I had a little time to look at some strategies for optimizing per-face setup.
In the original code, every face gets set up on the way into the rasterization step - partly so the z-plane can be used to generate the zbuffer for scenery surfaces.
By eliminating the zbuffer, it's been possible to move face setup math to the last stage - for faces with physical spans (at least one pixel needing drawn). This cuts down the number of setups quite a bit.

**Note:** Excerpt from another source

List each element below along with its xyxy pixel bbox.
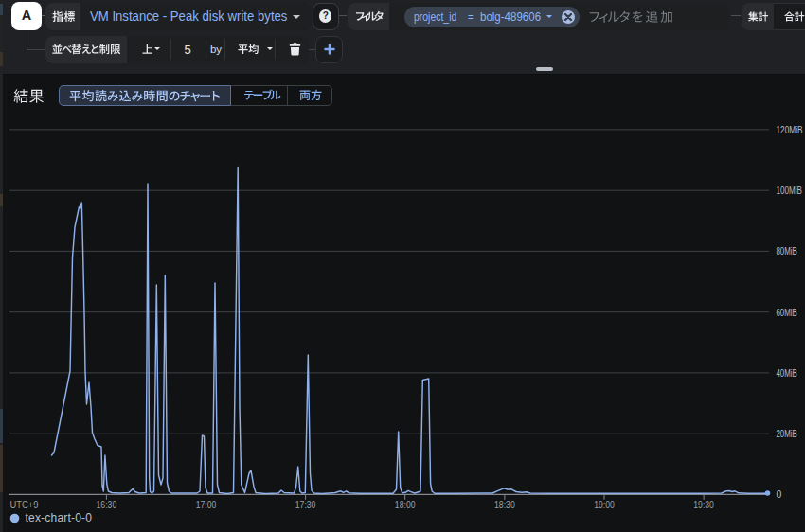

But its still a lot of work and still FPU-bound.
The same is done for surface cache filling, but this was always done at the last stage - I didn't change that part.
It turns out that there are quite a lot of options for speeding it up, just that none of them are quick and easy to test.
1) just move it to the DSP (will take a while to move it all, quite a lot of it). this will create a small delay before each face is drawn - not much parallelism, but it will at least be done fast. it may however not be so accurate and cause more sparkles.
2) have the scanconvertor report to the CPU on the first span generated on any new face during scanning, so the CPU/FPU can set up the face math in parallel during scanning. this will slow down scanning a little bit, but gain parallelism. it also allows the CPU cache to be dedicated to one tight loop of code for that one task instead of fragmenting among many tasks as it is now. however it still requires a pretty optimal version on the CPU/FPU side and might still be too expensive.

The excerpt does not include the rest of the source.